Pulmonary blastomycosis is an uncommon disease caused by a dimorphic fungal infection endemic in south‐eastern, south central, and mid‐western states of the USA. Pulmonary involvement is reported in approximately 50% of cases 3. More than 80% of the time, non‐invasive samples (sputum, tracheal secretions, gastric wash) are diagnostic 3. When invasive methods are used, bronchoscopy with BAL (67% reported yield) and localized transbronchial biopsies (22% reported yield) are the first approach, followed by more invasive surgical approaches depending on the location of disease 3, 4.

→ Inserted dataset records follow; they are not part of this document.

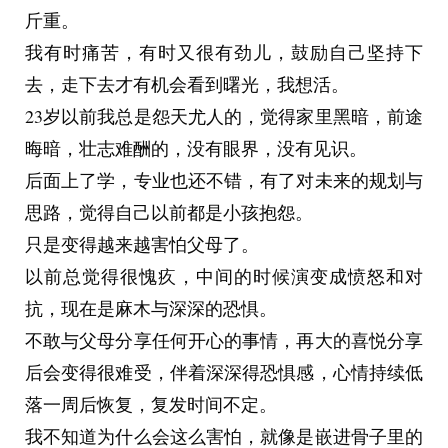
斤重。
我有时痛苦，有时又很有劲儿，鼓励自己坚持下
去，走下去才有机会看到曙光，我想活。
23岁以前我总是怨天尤人的，觉得家里黑暗，前途
晦暗，壮志难酬的，没有眼界，没有见识。
后面上了学，专业也还不错，有了对未来的规划与
思路，觉得自己以前都是小孩抱怨。
只是变得越来越害怕父母了。
以前总觉得很愧疚，中间的时候演变成愤怒和对
抗，现在是麻木与深深的恐惧。
不敢与父母分享任何开心的事情，再大的喜悦分享
后会变得很难受，伴着深深得恐惧感，心情持续低
落一周后恢复，复发时间不定。
我不知道为什么会这么害怕，就像是嵌进骨子里的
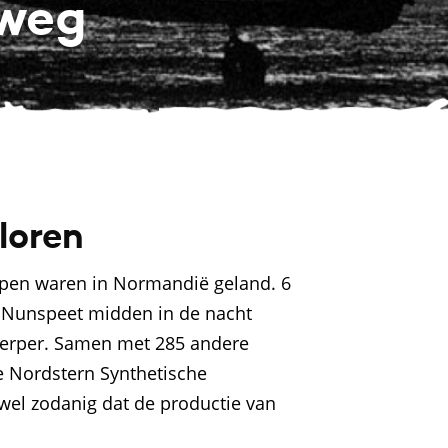
rweg
loren
roepen waren in Normandië geland. 6
in Nunspeet midden in de nacht
werper. Samen met 285 andere
 Nordstern Synthetische
 wel zodanig dat de productie van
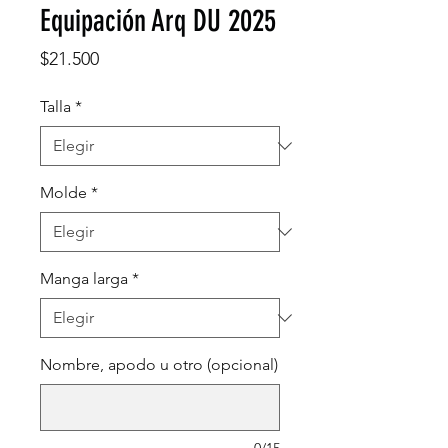
Equipación Arq DU 2025
Precio
$21.500
Talla
*
Molde
*
Manga larga
*
Nombre, apodo u otro (opcional)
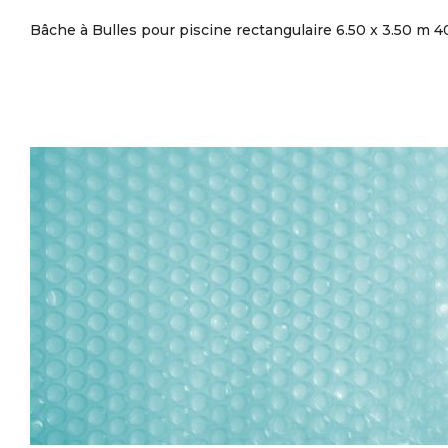
Bâche à Bulles pour piscine rectangulaire 6.50 x 3.50 m 4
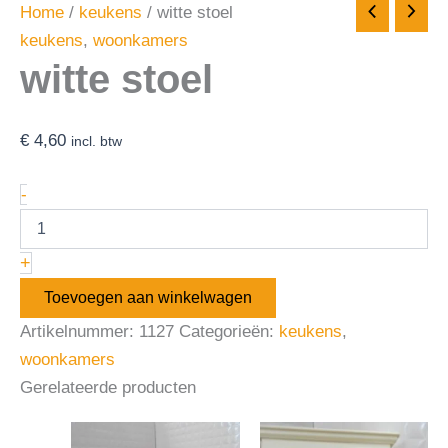
Home
/
keukens
/ witte stoel
keukens
,
woonkamers
witte stoel
€
4,60
incl. btw
-
+
Toevoegen aan winkelwagen
Artikelnummer:
1127
Categorieën:
keukens
,
woonkamers
Gerelateerde producten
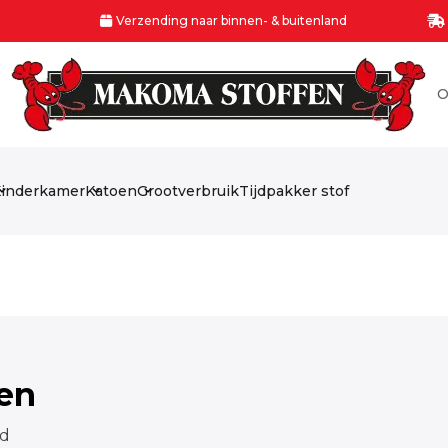
Verzending naar binnen- & buitenland
O
inderkamer
Katoen
Grootverbruik
Tijdpakker stof
fen
ed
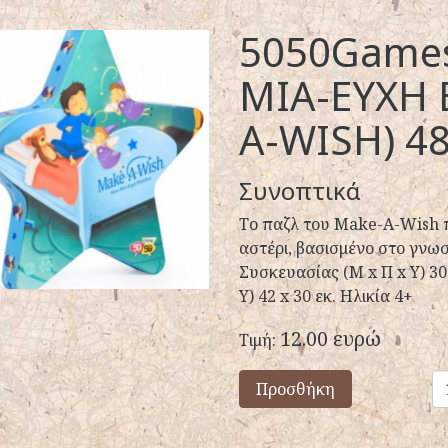
5050Games
ΜΙΑ-ΕΥΧΗ 
A-WISH) 4
Συνοπτικά
Το παζλ του Make-A-Wish π
αστέρι, βασισμένο στο γνωσ
Συσκευασίας (Μ x Π x Y) 30 
Y) 42 x 30 εκ. Ηλικία 4+
12.00 ευρώ
Τιμή:
Προσθήκη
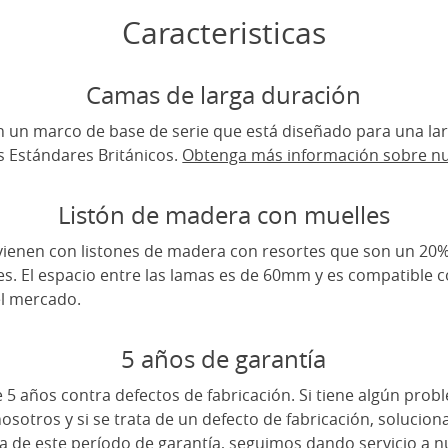
Caracteristicas
Camas de larga duración
 un marco de base de serie que está diseñado para una lar
 Estándares Británicos.
Obtenga más información sobre nu
Listón de madera con muelles
ienen con listones de madera con resortes que son un 20
tes. El espacio entre las lamas es de 60mm y es compatible 
el mercado.
5 años de garantía
5 años contra defectos de fabricación. Si tiene algún pro
sotros y si se trata de un defecto de fabricación, soluci
ra de este período de garantía, seguimos dando servicio a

Blastomyces dermatitidis has been called “the great masquerader” or “pretender” because of the variety of ways in which it can initially present. While it most commonly causes a dense consolidation resembling bacterial pneumonia, other manifestations include nodule or mass‐like lesions that mimic bronchogenic carcinoma or it may present as acute respiratory distress syndrome (ARDS) 3, 4. Cultures from sputum, BAL, or tissue require up to 30 days for growth with definitive identification and, on average, five weeks between presentation and diagnosis. Misdiagnosis is common, with bacterial pneumonia, malignancy, and tuberculosis being the most common initial considerations. This can lead to additional delays causing significant morbidity in patients owing to several weeks of inadequate antibiotics and dissemination of disease, especially in the immunocompromised.

Few reports have been published regarding the use of diagnostic transbronchial cryobiopsy in non‐interstitial lung disease pathology 5. A case series performed on immunocompromised patients with pulmonary infiltrates reported one case of cryptococcosis diagnosed out of 11 patients with pulmonary infiltrates 5. Other diagnosis included non‐caseating granulomatous inflammation, acute interstitial pneumonitis consistent with drug reaction, non‐specific interstitial pneumonia fibrotic variant, diffuse alveolar damage, and organizing pneumonia 5.

In our patient, transbronchial cryobiopsy diagnosed pulmonary blastomycosis after non‐invasive testing, and bronchoscopy with BAL and forceps biopsy had proven non‐diagnostic. This is, to our knowledge, the first case of blastomycosis diagnosed via bronchoscopic cryobiopsy after negative standard forceps biopsies. Cryo‐freezing has not been associated with a limitation to culture organisms. Transbronchial cryobiopsy is a feasible second‐line strategy before consideration for surgical lung biopsy in undiagnosed pulmonary infiltrates, including infections, if initial non‐invasive testing is not diagnostic.

Disclosure Statement

Appropriate written informed consent was obtained for publication of this case report and accompanying images.